Further, many municipalities permit by special exception or conditional use a use change on a property from one nonconforming use to another nonconforming use. Such permission is specific to the municipality and subject to the specific criteria for the grant of such special exception or conditional use set forth in the zoning ordinance.

If the building housing my nonconforming use burns down, may I reconstruct and continue the use?

This depends on the applicable zoning ordinance. Although normal repairs and maintenance to buildings and equipment are intrinsic in the continuation of a nonconforming use, many municipalities’ zoning ordinances prohibit the restoration of a nonconforming use or building that has been entirely or nearly entirely damaged or destroyed by fire or casualty. For example, if a nonconforming factory located in a residential district is entirely or mostly destroyed by fire, the zoning ordinance may prohibit the reconstruction of the factory building, in effect terminating the nonconforming use. However, ordinance provisions that do not allow for the reconstruction of nonconforming uses where less than a majority of the building has been destroyed have been ruled constitutionally invalid by Pennsylvania courts.

In addition, where the zoning ordinance is silent on the topic of reconstruction of nonconforming uses, courts have generally sided with property owners who desire to continue the nonconforming use so long as such use has not been abandoned.

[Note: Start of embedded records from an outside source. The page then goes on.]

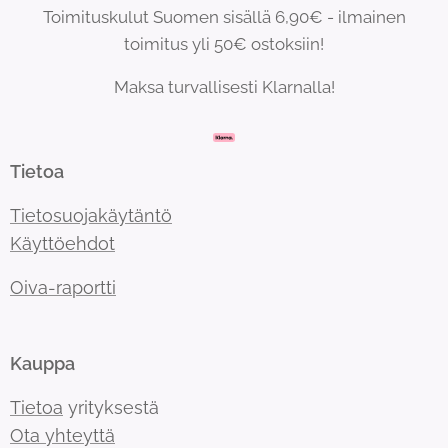
Toimituskulut Suomen sisällä 6,90€ - ilmainen
toimitus yli 50€ ostoksiin!
Maksa turvallisesti Klarnalla!
Tietoa
Tietosuojakäytäntö
Käyttöehdot
Oiva-raportti
Kauppa
Tietoa
yrityksestä
Ota yhteyttä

When is a nonconforming use abandoned by the property owner?

A use entitled to the legal recognition and protection as a nonconforming use does not lose such status unless the use is “abandoned.” The concept of abandonment is best illustrated through the facts of the seminal Pennsylvania Supreme Court case on the topic, Latrobe Speedway, Inc. v. Zoning Hearing Board of Unity Township, 686 A.2d 888 (Pa. 1996).

From 1977 to 1982, the subject property was used as an automobile race track. In 1982, the race track operations ended, but the structures were not dismantled; however, they did fall into disrepair, and the property was overgrown with weeds. In 1991, the zoning map was amended to place the property in an agricultural district, which did not permit the race track operations. In 1994, the property was leased for use as a race track, but the use was challenged by the township. Following proceedings before the township’s zoning hearing board, the Court of Common Pleas and the Pennsylvania Commonwealth Court, the Pennsylvania Supreme Court ultimately ruled that the race track use could continue as a nonconforming use, despite its dormant state at the time of the ordinance adoption. Instead, the nonconforming use continues until abandonment, which requires proof of (1) an intent to abandon and (2) actual abandonment. The property owner in Latrobe did not intend to abandon the use because he allowed for and paid taxes based on the property being assessed as a race track and continuously negotiated for the sale or lease of the property as a race track.

Many municipalities have adopted zoning ordinances with provisions that deem a discontinued use to be abandoned after a set period of time (typically one year). Courts have ruled, however, that those ordinance sections do not independently determine abandonment. Instead, they are to be interpreted as creating a presumption that the use has been abandoned, which may be rebutted by a property owner with evidence that he or she did not intend to abandon the use.

How can I be sure that a use is a nonconforming use permitted to continue?

Potential buyers and lenders, during their due diligence, often desire comfort that the current use of a property is recognized by the municipality as a nonconforming use permitted to continue. To facilitate such requests, many, but not all, municipalities keep registries of legal nonconforming uses. A property owner — upon recognizing that his or her use is not permitted under the current zoning ordinance, but is allowed to continue as a nonconforming use — may register such a use. The registration, once confirmed by the zoning officer, is then used as evidence of the use’s legal nonconforming status.

Although many such ordinances require property owners to register their nonconformities, Pennsylvania courts have recently ruled that the failure of a property owner to register a nonconforming use does not affect the nonconforming use’s protection to continue.